Better repr for ModuleList #90452

Guitaricet · 2022-12-08T05:56:44Z

Problem

When models have a lot of complex repeated layers, print(module) output becomes unfeasible to work with. For example, current output of __repr__ for t5-small is 715 lines long.

Solution

Using better __repr__ it becomes 135. For t5-large, current __repr__ prints 1411 lines. Better __repr__ — 135. Same numer as for t5-small, because most of the layers are just repeated. For EleutherAI/gpt-j-6B number of lines reduces form 483 to just 24.

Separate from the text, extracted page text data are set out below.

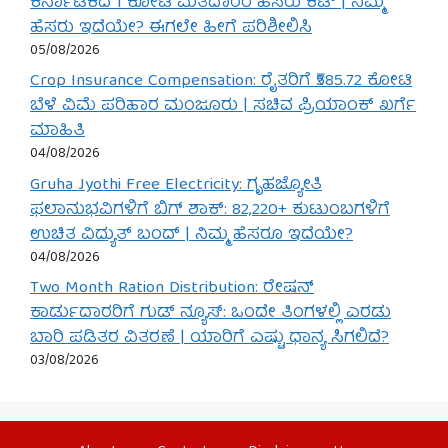
ಕರ್ನಾಟಕದ 1 ಕೋಟಿ ಮತದಾರರ ಹೆಸರು ಕಟ್ | ನಿಮ್ಮ
ಹೆಸರು ಇದೆಯೇ? ಈಗಲೇ ಹೀಗೆ ಪರಿಶೀಲಿಸಿ
05/08/2026
Crop Insurance Compensation: ರೈತರಿಗೆ ₹585.72 ಕೋಟಿ
ಬೆಳೆ ವಿಮೆ ಪರಿಹಾರ ಮಂಜೂರು | ಸಚಿವ ಪ್ರಿಯಾಂಕ್ ಖರ್ಗೆ
ಮಾಹಿತಿ
04/08/2026
Gruha Jyothi Free Electricity: ಗೃಹಜ್ಯೋತಿ
ಫಲಾನುಭವಿಗಳಿಗೆ ಬಿಗ್ ಶಾಕ್: 82,220+ ಕುಟುಂಬಗಳಿಗೆ
ಉಚಿತ ವಿದ್ಯುತ್ ಬಂದ್ | ನಿಮ್ಮ ಹೆಸರೂ ಇದೆಯೇ?
04/08/2026
Two Month Ration Distribution: ರೇಷನ್
ಕಾರ್ಡುದಾರರಿಗೆ ಗುಡ್ ನ್ಯೂಸ್: ಒಂದೇ ತಿಂಗಳಲ್ಲಿ ಎರಡು
ಬಾರಿ ಪಡಿತರ ವಿತರಣೆ | ಯಾರಿಗೆ ಎಷ್ಟು ಧಾನ್ಯ ಸಿಗಲಿದೆ?
03/08/2026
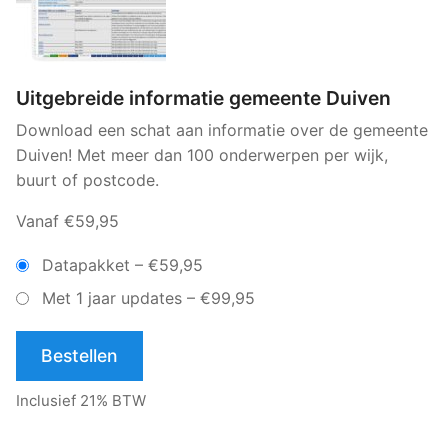
Uitgebreide informatie gemeente Duiven
Download een schat aan informatie over de gemeente
Duiven! Met meer dan 100 onderwerpen per wijk,
buurt of postcode.
Vanaf €59,95
Datapakket
–
€59,95
Met 1 jaar updates
–
€99,95
Bestellen
Inclusief 21% BTW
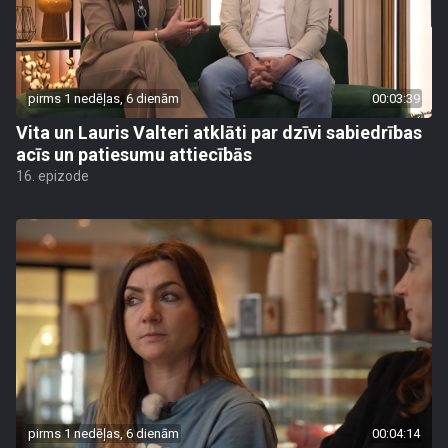
pirms 1 nedēļas, 6 dienām
00:03:39
Vita un Lauris Valteri atklāti par dzīvi sabiedrības
acīs un patiesumu attiecībās
16. epizode
pirms 1 nedēļas, 6 dienām
00:04:14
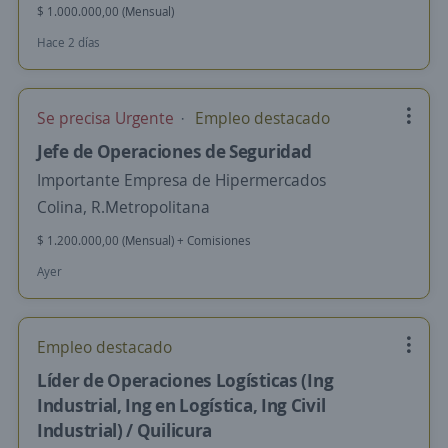
$ 1.000.000,00 (Mensual)
Hace 2 días
Se precisa Urgente
Empleo destacado
Jefe de Operaciones de Seguridad
Importante Empresa de Hipermercados
Colina, R.Metropolitana
$ 1.200.000,00 (Mensual) + Comisiones
Ayer
Empleo destacado
Líder de Operaciones Logísticas (Ing
Industrial, Ing en Logística, Ing Civil
Industrial) / Quilicura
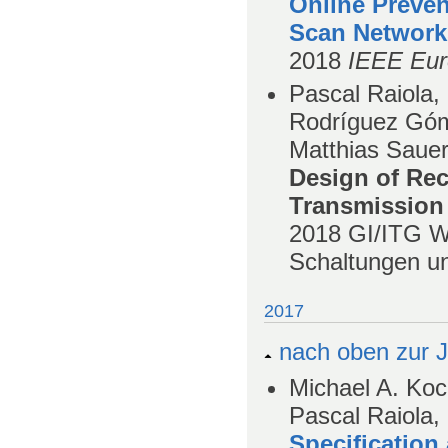
Online Preven
Scan Network
2018
IEEE Eur
Pascal Raiola,
Rodríguez Góm
Matthias Saue
Design of Rec
Transmission
2018
GI/ITG W
Schaltungen u
2017
nach oben zur J
Michael A. Koc
Pascal Raiola
Specification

Here's how it works: when ModuleList items have exactly the same __repr__ instead of printing both of them, it prints fN x {repr(item)}. Current code supports cases when the same ModuleList has multiple repeating items, which is especially useful when first/last layer of a block is different from the reset of them.

Better __repr__ should make model prints smaller, more beautiful and significantly more useful by highlighting the difference between repeated blocks instead of losing it in a wall of text.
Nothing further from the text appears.